→ MATERIALS PROVIDED
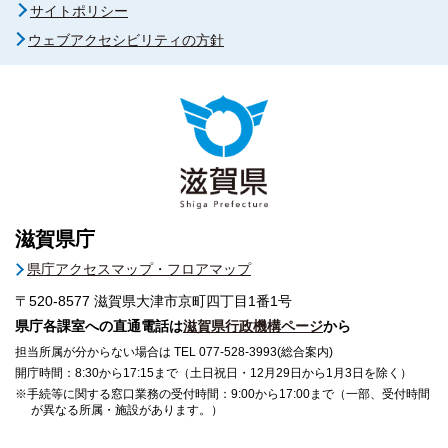
サイトポリシー
ウェブアクセシビリティの方針
滋賀県庁
県庁アクセスマップ・フロアマップ
〒520-8577
滋賀県大津市京町四丁目1番1号
県庁各課室への直通電話は
滋賀県行政機構ページ
から
担当所属が分からない場合は TEL 077-528-3993(総合案内)
開庁時間：8:30から17:15まで（土日祝日・12月29日から1月3日を除く）
※手続等に関する窓口業務の受付時間：9:00から17:00まで（一部、受付時間
が異なる所属・施設があります。）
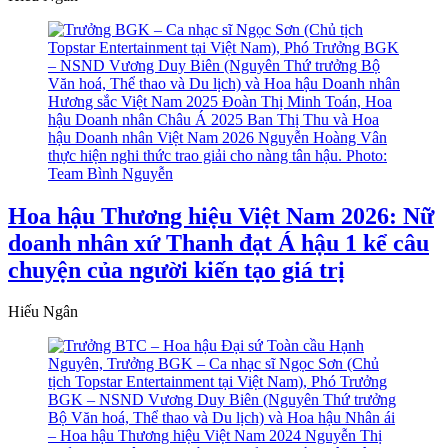
Hoa hậu Thương hiệu Việt Nam 2026: Nữ
doanh nhân xứ Thanh đạt Á hậu 1 kể câu
chuyện của người kiến tạo giá trị
Hiếu Ngân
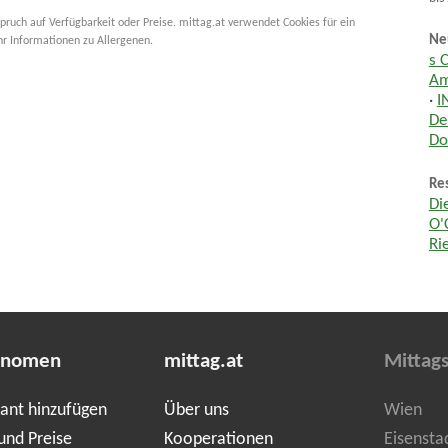
pruch auf Verfügbarkeit oder Preise. mittag.at verwendet Cookies für ein
Ne
hr Informationen zu Allergenen.
s 
Am
·
I
De
Do
Res
Di
O'
Ri
onomen
mittag.at
Mittag
ant hinzufügen
Über uns
Wien
und Preise
Kooperationen
Eisensta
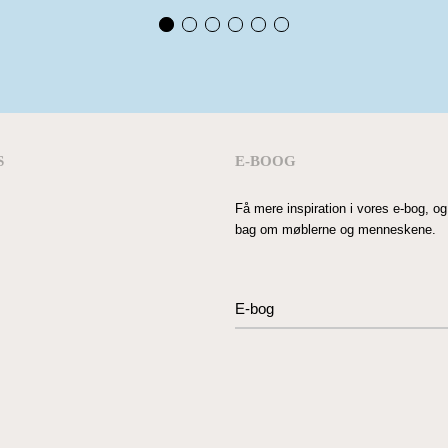
S
E-BOOG
Få mere inspiration i vores e-bog, 
bag om møblerne og menneskene.
E-bog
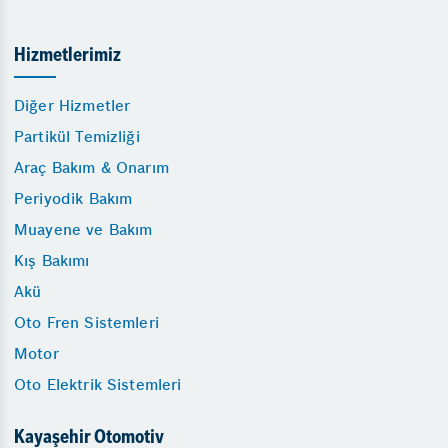
Hizmetlerimiz
Diğer Hizmetler
Partikül Temizliği
Araç Bakım & Onarım
Periyodik Bakım
Muayene ve Bakım
Kış Bakımı
Akü
Oto Fren Sistemleri
Motor
Oto Elektrik Sistemleri
Kayaşehir Otomotiv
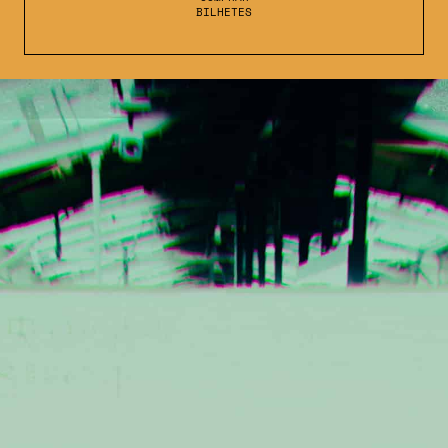
BILHETES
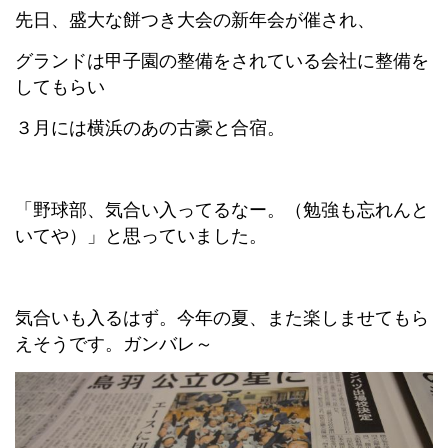
先日、盛大な餅つき大会の新年会が催され、
グランドは甲子園の整備をされている会社に整備を
してもらい
３月には横浜のあの古豪と合宿。
「野球部、気合い入ってるなー。（勉強も忘れんと
いてや）」と思っていました。
気合いも入るはず。今年の夏、また楽しませてもら
えそうです。ガンバレ～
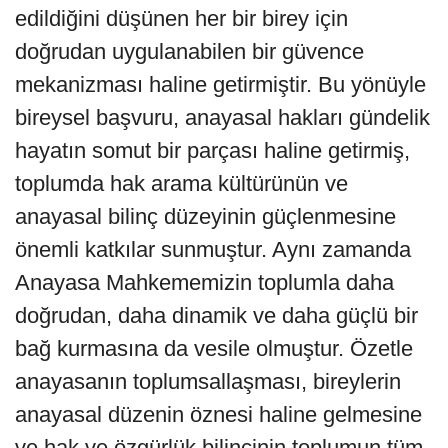
edildiğini düşünen her bir birey için
doğrudan uygulanabilen bir güvence
mekanizması haline getirmiştir. Bu yönüyle
bireysel başvuru, anayasal hakları gündelik
hayatın somut bir parçası haline getirmiş,
toplumda hak arama kültürünün ve
anayasal bilinç düzeyinin güçlenmesine
önemli katkılar sunmuştur. Aynı zamanda
Anayasa Mahkememizin toplumla daha
doğrudan, daha dinamik ve daha güçlü bir
bağ kurmasına da vesile olmuştur. Özetle
anayasanın toplumsallaşması, bireylerin
anayasal düzenin öznesi haline gelmesine
ve hak ve özgürlük bilincinin toplumun tüm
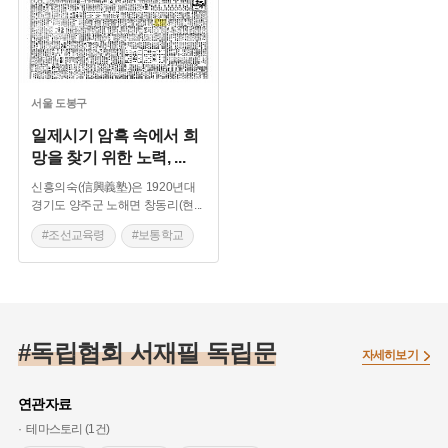
서울
도봉구
일제시기 암흑 속에서 희
망을 찾기 위한 노력,
...
신흥의숙(信興義塾)은 1920년대
경기도 양주군 노해면 창동리(현
...
#조선교육령
#보통학교
#소년운동
#신흥의숙
#송신묵
#노해면창동리
#창동소년회
#독립협회 서재필 독립문
자세히보기
연관자료
테마스토리 (1건)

→ TASK BRIEF
Output the listing above exactly, pictures omitted.

→ PROBLEM SOLUTION
サイトポリシー
ウェブアクセシビリティの方針
滋賀県庁
県庁アクセスマップ・フロアマップ
〒520-8577
滋賀県大津市京町四丁目1番1号
県庁各課室への直通電話は
滋賀県行政機構ページ
から
担当所属が分からない場合は TEL 077-528-3993(総合案内)
開庁時間：8:30から17:15まで（土日祝日・12月29日から1月3日を除く）
※手続等に関する窓口業務の受付時間：9:00から17:00まで（一部、受付時間
が異なる所属・施設があります。）
Hoa hậu Thương hiệu Việt Nam 2026: Nữ
doanh nhân xứ Thanh đạt Á hậu 1 kể câu
chuyện của người kiến tạo giá trị
Hiếu Ngân
pruch auf Verfügbarkeit oder Preise. mittag.at verwendet Cookies für ein
Ne
hr Informationen zu Allergenen.
s 
Am
·
I
De
Do
Res
Di
O'
Ri
onomen
mittag.at
Mittag
ant hinzufügen
Über uns
Wien
und Preise
Kooperationen
Eisensta
S
E-BOOG
Få mere inspiration i vores e-bog, 
bag om møblerne og menneskene.
E-bog
Hizmetlerimiz
Diğer Hizmetler
Partikül Temizliği
Araç Bakım & Onarım
Periyodik Bakım
Muayene ve Bakım
Kış Bakımı
Akü
Oto Fren Sistemleri
Motor
Oto Elektrik Sistemleri
Kayaşehir Otomotiv
BILHETES
先日、盛大な餅つき大会の新年会が催され、
グランドは甲子園の整備をされている会社に整備を
してもらい
３月には横浜のあの古豪と合宿。
「野球部、気合い入ってるなー。（勉強も忘れんと
いてや）」と思っていました。
気合いも入るはず。今年の夏、また楽しませてもら
えそうです。ガンバレ～
edildiğini düşünen her bir birey için
doğrudan uygulanabilen bir güvence
mekanizması haline getirmiştir. Bu yönüyle
bireysel başvuru, anayasal hakları gündelik
hayatın somut bir parçası haline getirmiş,
toplumda hak arama kültürünün ve
anayasal bilinç düzeyinin güçlenmesine
önemli katkılar sunmuştur. Aynı zamanda
Anayasa Mahkememizin toplumla daha
doğrudan, daha dinamik ve daha güçlü bir
bağ kurmasına da vesile olmuştur. Özetle
anayasanın toplumsallaşması, bireylerin
anayasal düzenin öznesi haline gelmesine
ve hak ve özgürlük bilincinin toplumun tüm
서울
도봉구
일제시기 암흑 속에서 희
망을 찾기 위한 노력,
...
신흥의숙(信興義塾)은 1920년대
경기도 양주군 노해면 창동리(현
...
#조선교육령
#보통학교
#소년운동
#신흥의숙
#송신묵
#노해면창동리
#창동소년회
#독립협회 서재필 독립문
자세히보기
연관자료
테마스토리 (1건)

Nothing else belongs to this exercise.